Grape seed extracts have been shown to protect against diabetes-induced kidney lesions by activating sirtuin-1 in renal cell lines and animal models. A double-blind randomized controlled trial demonstrated that grape seed extracts could benefit T2DM patients with high cardiovascular risk by ameliorating inflammation and OS [151], but renoprotective effects and sirtuin-1 levels were not evaluated in this trial.

Inhibition of the RAS benefits patients with DN. Olmesartan, an angiotensin receptor blocker, has been shown to prevent microalbuminuria in T2DM patients [152]. In vitro and in vivo studies showed that one of its renoprotective effects is to reduce podocyte apoptosis by increasing sirtuin-1 expression [118], although the mechanism has not been identified in humans.

So far, sirtuin-1 activators, such as resveratrol, have not been shown definitively to have beneficial effects on DN in clinical trials, although they have been shown to have renoprotective effects in preclinical studies. DN takes several weeks to develop in animal models but many years to develop in humans; thus, the processes involved in the development of DN in human are probably more complicated than those in animal models. This might explain, at least partially, the differences in the effects of sirtuin-1 activators between clinical and preclinical studies. In addition, DN is generally progressive and irreversible at the time it is diagnosed.

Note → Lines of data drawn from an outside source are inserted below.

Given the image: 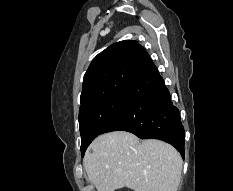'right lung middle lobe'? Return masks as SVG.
I'll return each mask as SVG.
<instances>
[{
    "mask_svg": "<svg viewBox=\"0 0 233 191\" xmlns=\"http://www.w3.org/2000/svg\"><path fill=\"white\" fill-rule=\"evenodd\" d=\"M129 92H119L104 97L79 109V128L81 134V154L84 153L101 131L126 106Z\"/></svg>",
    "mask_w": 233,
    "mask_h": 191,
    "instance_id": "1",
    "label": "right lung middle lobe"
}]
</instances>
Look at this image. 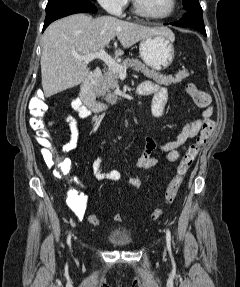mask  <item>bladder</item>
Here are the masks:
<instances>
[{
	"mask_svg": "<svg viewBox=\"0 0 240 287\" xmlns=\"http://www.w3.org/2000/svg\"><path fill=\"white\" fill-rule=\"evenodd\" d=\"M108 241L114 246L125 247L132 244L130 233L124 228L113 229L107 236Z\"/></svg>",
	"mask_w": 240,
	"mask_h": 287,
	"instance_id": "bladder-1",
	"label": "bladder"
}]
</instances>
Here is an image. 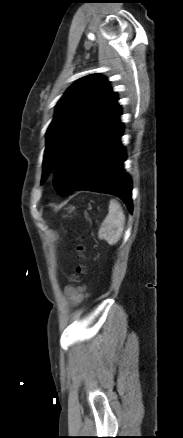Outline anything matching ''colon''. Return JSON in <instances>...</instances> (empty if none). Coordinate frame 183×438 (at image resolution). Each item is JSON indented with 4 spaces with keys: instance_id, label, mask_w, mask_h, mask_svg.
<instances>
[{
    "instance_id": "1",
    "label": "colon",
    "mask_w": 183,
    "mask_h": 438,
    "mask_svg": "<svg viewBox=\"0 0 183 438\" xmlns=\"http://www.w3.org/2000/svg\"><path fill=\"white\" fill-rule=\"evenodd\" d=\"M78 250H79V252H81V251H82V247L79 246V247H78ZM82 270H83V267H81V266L78 267V269H77L78 273H79V272H82Z\"/></svg>"
}]
</instances>
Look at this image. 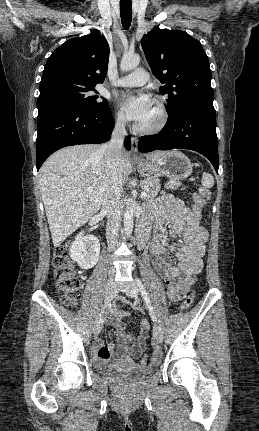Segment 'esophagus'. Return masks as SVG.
Segmentation results:
<instances>
[{"mask_svg":"<svg viewBox=\"0 0 259 431\" xmlns=\"http://www.w3.org/2000/svg\"><path fill=\"white\" fill-rule=\"evenodd\" d=\"M138 140L136 137L131 138V153L134 158H139L138 150Z\"/></svg>","mask_w":259,"mask_h":431,"instance_id":"1","label":"esophagus"}]
</instances>
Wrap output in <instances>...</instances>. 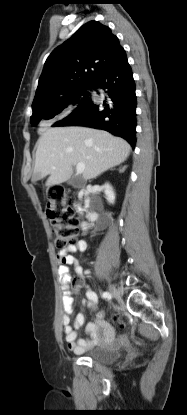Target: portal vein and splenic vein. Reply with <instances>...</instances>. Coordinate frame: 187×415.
<instances>
[{
    "label": "portal vein and splenic vein",
    "instance_id": "obj_1",
    "mask_svg": "<svg viewBox=\"0 0 187 415\" xmlns=\"http://www.w3.org/2000/svg\"><path fill=\"white\" fill-rule=\"evenodd\" d=\"M84 169H85L84 163H78L76 165V171H77L78 174L83 173Z\"/></svg>",
    "mask_w": 187,
    "mask_h": 415
}]
</instances>
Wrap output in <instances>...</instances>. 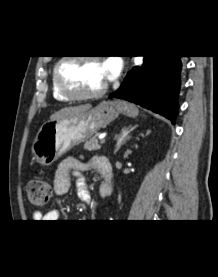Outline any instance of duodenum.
Returning <instances> with one entry per match:
<instances>
[{
  "label": "duodenum",
  "mask_w": 218,
  "mask_h": 277,
  "mask_svg": "<svg viewBox=\"0 0 218 277\" xmlns=\"http://www.w3.org/2000/svg\"><path fill=\"white\" fill-rule=\"evenodd\" d=\"M100 165H110V161L104 157H98ZM112 193V183L109 177H104V180L99 184V191L102 196L110 195Z\"/></svg>",
  "instance_id": "1"
}]
</instances>
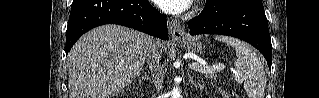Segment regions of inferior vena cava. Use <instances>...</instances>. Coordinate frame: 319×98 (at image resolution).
I'll return each instance as SVG.
<instances>
[{
    "label": "inferior vena cava",
    "instance_id": "inferior-vena-cava-1",
    "mask_svg": "<svg viewBox=\"0 0 319 98\" xmlns=\"http://www.w3.org/2000/svg\"><path fill=\"white\" fill-rule=\"evenodd\" d=\"M160 42L151 38L146 51L147 66L153 78L154 87L157 93L163 89L164 74L161 66Z\"/></svg>",
    "mask_w": 319,
    "mask_h": 98
}]
</instances>
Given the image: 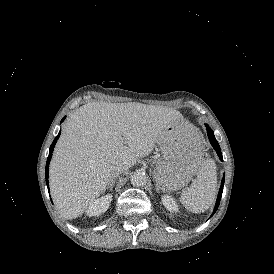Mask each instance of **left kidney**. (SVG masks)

Therefore, when treatment is initiated will have a profound effect on the therapeutic outcomes of sirtuin-1 activator treatments in DN patients.

Conclusions and perspectives

Metabolic disturbance, OS, inflammation, impairs autophagy, hypoxia, abnormal angiogenesis, apoptosis, and activation of the RAS result in kidney lesions in diabetes. The deacetylase sirtuin-1 is involved in all of these aspects of the pathogenesis of DN. Downregulation of sirtuin-1 in diabetes increases the acetylation of histones and that of crucial transcription factors, including p53, FoxO, NF-κB, and Nrf2, which are involved in numerous feedback loops and networks that promote the development of DN. Its key role in DN makes sirtuin-1 a target for preventive and therapeutic purposes. Here, we summarized the synthetic drugs and natural compounds that are used in the treatment of DN and which target sirtuin-1. In vitro studies have identified the molecular effects of these substances in various types of renal cells, and preclinical studies have shown protective effects against DN and on sirtuin-1 and its downstream target proteins. Although some clinical trials demonstrated that sirtuin-1 activators, such as resveratrol, benefit patients with T2DM and microalbuminuria, others did not show protective effects, possibly due to differences in dose, disease stage, treatment duration, and the characteristics of the patients studied. Because the regulation and effects of sirtuin-1 are complex, further investigation of its molecular interactions, such as with miRNAs and lncRNAs, which may underpin its protective effects, is required. In addition, well-designed clinical trials in patients with T2DM and T1DM are required to assess the renoprotective effects of substances that have been shown to have beneficial effects exerted via sirtuin-1 in vitro and in vivo.